I had an incredible dream. The sensations were palpable; there were only two players in the dream, me and another, but we had insight into other minds and feelings through a certain agent. There was an roiling intimacy in these connections that was thrilling, creating a layered experience threaded with a narrative that actually made sense. I'm being vague for a reason: the narrative was usable.
It was 12:40 a.m. when I rolled out of bed, only three hours after falling asleep. The dream had ended at what seemed to be a confounding crossroads, but as I paced to the bathroom, groggy, I was already working out what happened next. The story that my unconscious had crafted was now being filled out consciously.
I scribbled down some notes. The details would need work. Some of the images and situations made perfect sense in the context of my dream, but would not in the form of a story. Shifting sands morph to waves, the consequences of physical form dictate changes in appearance and movement through the environment, places become other places, people change roles, personalities. In reconfiguring the dream, my mind would not let me sleep. By four a.m., when I finally fell back asleep, most of the framework of the story was worked out.

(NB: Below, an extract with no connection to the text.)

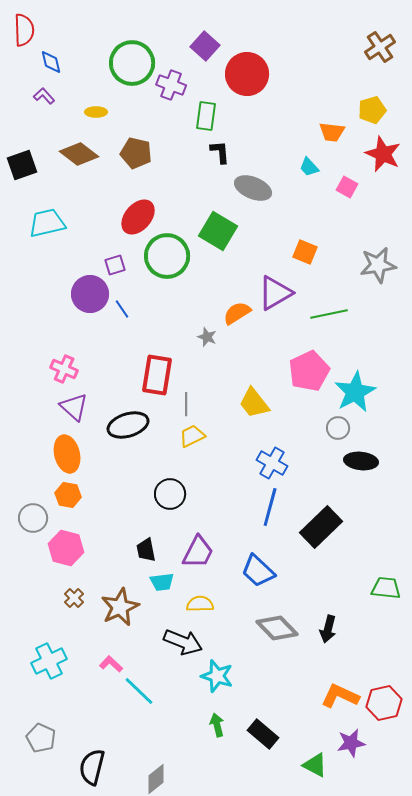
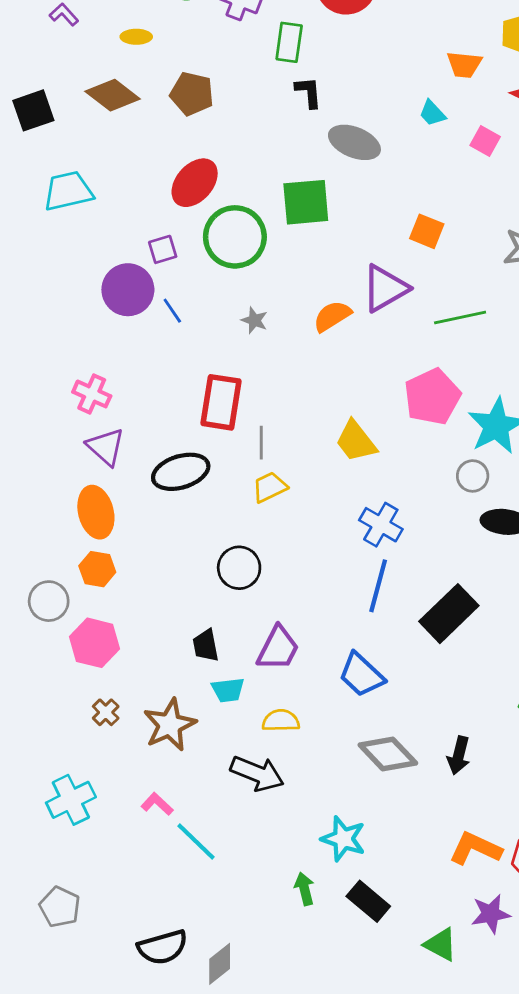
green square: (218, 231) -> (306, 202), turned -36
gray star: (207, 337) -> (254, 320), moved
cyan star: (217, 676) -> (343, 839), moved
black semicircle: (92, 767) -> (163, 947), moved, turned -120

The final test of dreamed story ideas, even if you have the presence of mind to write them down, is the morning after. Does it still make sense in the light of day? It sounds like a silly thing to ask, but I have thought through a few ideas I had from dreams the next day and sometimes they just don't pan out at all. What seems like inspiration during the night can turn out to be nonsensical (or, like the Seinfeld episode, uninterpretable).
I can say that this is the first time that I've had such a thorough experience of inspiration through a dream. The dream didn't hand me the entire story; as I said, it required a bit of transposition, but it's the most complete narrative idea I've ever had unconsciously.
All of this takes me back to the creative writing classes I've had, where early in the semester, we discussed where exactly story ideas come from. It was always interesting to hear the personal interpretations of the class and sometimes the professor. I had one lit professor call the part of us that we tap into when we write the "dream brain" because it's not altogether conscious. Revelation through spirit or God was a popular reason. Perhaps it's psychological, or as the Greeks believed, an altered state of unreason. I personally like to think that Locke had it more less correct, that ideas are gregarious in nature and tend to associate in unpredictable ways. We absorb so much sensory information passively during our lives; I wonder how much is stored unconsciously and how/when it's accessed. But, of course, the real answer to "Where does it come from?" is a resounding shrug. When it comes down to it, in practice, it doesn't really matter. I don't spend too much of my writing time trying to pinpoint a source when my conscious time is far better spent editing the large amounts of garbage exposition that keeps cropping up on the page.
I began work on the story today and I'm wondering how long it'll turn out to be. I've recently shifted my focus to short stories and away from longer works to actually get some work out there, but I don't want to constrain the narrative either. We'll see how it turns out.